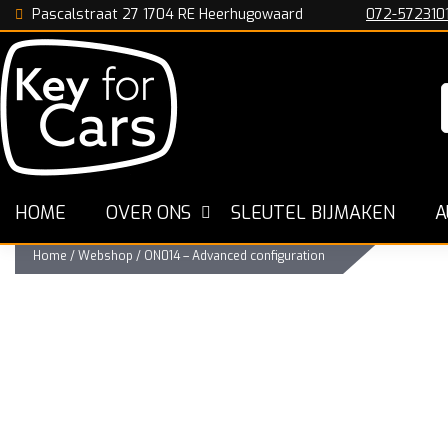
Pascalstraat 27 1704 RE Heerhugowaard
072-572310
n
De Specialist in Nederland
Snelle Werkwijze
HOME
OVER ONS
SLEUTEL BIJMAKEN
A
Home
/
Webshop
/
ON014 – Advanced configuration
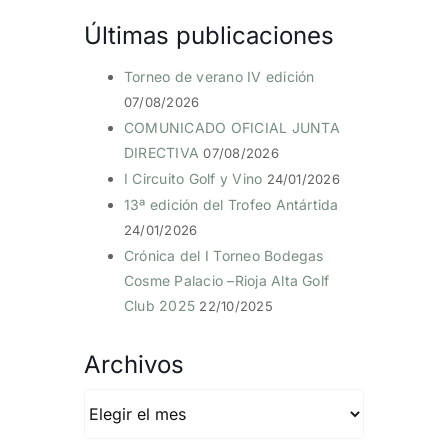
Últimas publicaciones
Torneo de verano IV edición
07/08/2026
COMUNICADO OFICIAL JUNTA
DIRECTIVA
07/08/2026
I Circuito Golf y Vino
24/01/2026
13ª edición del Trofeo Antártida
24/01/2026
Crónica del I Torneo Bodegas
Cosme Palacio –Rioja Alta Golf
Club 2025
22/10/2025
Archivos
Archivos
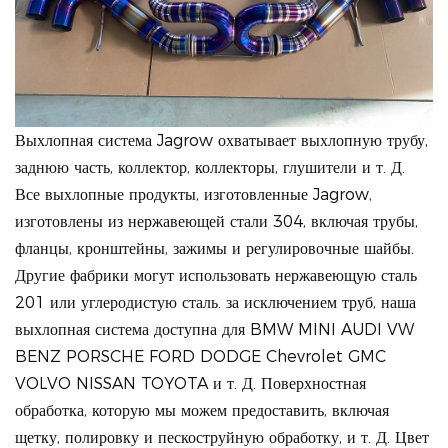
Выхлопная система Jagrow охватывает выхлопную трубу,
заднюю часть, коллектор, коллекторы, глушители и т. Д.
Все выхлопные продукты, изготовленные Jagrow,
изготовлены из нержавеющей стали 304, включая трубы,
фланцы, кронштейны, зажимы и регулировочные шайбы.
Другие фабрики могут использовать нержавеющую сталь
201 или углеродистую сталь. за исключением труб, наша
выхлопная система доступна для BMW MINI AUDI VW
BENZ PORSCHE FORD DODGE Chevrolet GMC
VOLVO NISSAN TOYOTA и т. Д. Поверхностная
обработка, которую мы можем предоставить, включая
щетку, полировку и пескоструйную обработку, и т. Д. Цвет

+ + + + + + +

WORK TASK:
Your answer should consist solely of the lines from the one holding "Torneo de verano IV edición" through the end of the listing, reproduced exactly and without pictures.

REPLY:
Torneo de verano IV edición
07/08/2026
COMUNICADO OFICIAL JUNTA
DIRECTIVA
07/08/2026
I Circuito Golf y Vino
24/01/2026
13ª edición del Trofeo Antártida
24/01/2026
Crónica del I Torneo Bodegas
Cosme Palacio –Rioja Alta Golf
Club 2025
22/10/2025
Archivos
Archivos
Выхлопная система Jagrow охватывает выхлопную трубу,
заднюю часть, коллектор, коллекторы, глушители и т. Д.
Все выхлопные продукты, изготовленные Jagrow,
изготовлены из нержавеющей стали 304, включая трубы,
фланцы, кронштейны, зажимы и регулировочные шайбы.
Другие фабрики могут использовать нержавеющую сталь
201 или углеродистую сталь. за исключением труб, наша
выхлопная система доступна для BMW MINI AUDI VW
BENZ PORSCHE FORD DODGE Chevrolet GMC
VOLVO NISSAN TOYOTA и т. Д. Поверхностная
обработка, которую мы можем предоставить, включая
щетку, полировку и пескоструйную обработку, и т. Д. Цвет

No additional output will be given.